• _Problem to work on_: Wherever the word "calendar" appears in a line of the records, copy that line.

• _Transcribed page contents_:
»»
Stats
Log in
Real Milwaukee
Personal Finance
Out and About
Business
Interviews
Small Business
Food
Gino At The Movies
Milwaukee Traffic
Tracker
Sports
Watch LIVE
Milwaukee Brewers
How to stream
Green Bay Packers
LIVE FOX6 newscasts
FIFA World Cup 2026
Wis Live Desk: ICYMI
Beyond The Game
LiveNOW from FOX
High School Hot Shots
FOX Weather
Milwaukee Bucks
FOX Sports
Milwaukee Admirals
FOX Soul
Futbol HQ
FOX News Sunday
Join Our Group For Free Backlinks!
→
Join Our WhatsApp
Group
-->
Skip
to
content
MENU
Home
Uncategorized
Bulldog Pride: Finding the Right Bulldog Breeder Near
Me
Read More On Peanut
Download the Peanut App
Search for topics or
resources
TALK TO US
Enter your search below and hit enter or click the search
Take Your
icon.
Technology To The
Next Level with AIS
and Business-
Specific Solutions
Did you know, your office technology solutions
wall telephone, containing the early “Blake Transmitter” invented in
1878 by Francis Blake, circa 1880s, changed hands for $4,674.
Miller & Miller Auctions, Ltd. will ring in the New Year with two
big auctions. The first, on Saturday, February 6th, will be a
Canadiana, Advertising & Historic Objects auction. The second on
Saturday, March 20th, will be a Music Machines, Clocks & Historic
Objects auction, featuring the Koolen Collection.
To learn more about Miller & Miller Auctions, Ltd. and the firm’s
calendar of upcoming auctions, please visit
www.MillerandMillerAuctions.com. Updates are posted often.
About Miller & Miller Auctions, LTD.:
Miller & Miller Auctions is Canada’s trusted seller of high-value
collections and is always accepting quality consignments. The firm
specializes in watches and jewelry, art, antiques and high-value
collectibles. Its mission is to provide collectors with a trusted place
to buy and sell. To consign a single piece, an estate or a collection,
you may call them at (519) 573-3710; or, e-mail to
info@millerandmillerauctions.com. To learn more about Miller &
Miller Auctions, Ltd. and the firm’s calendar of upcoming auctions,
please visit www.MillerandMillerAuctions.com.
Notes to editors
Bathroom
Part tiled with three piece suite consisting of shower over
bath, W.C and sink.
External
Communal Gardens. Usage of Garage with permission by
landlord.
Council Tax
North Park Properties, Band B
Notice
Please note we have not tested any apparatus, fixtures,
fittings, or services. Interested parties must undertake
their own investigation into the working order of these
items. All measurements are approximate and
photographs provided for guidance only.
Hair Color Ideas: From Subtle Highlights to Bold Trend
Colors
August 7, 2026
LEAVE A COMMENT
««
• _Your solution_:
calendar of upcoming auctions, please visit
Miller Auctions, Ltd. and the firm’s calendar of upcoming auctions,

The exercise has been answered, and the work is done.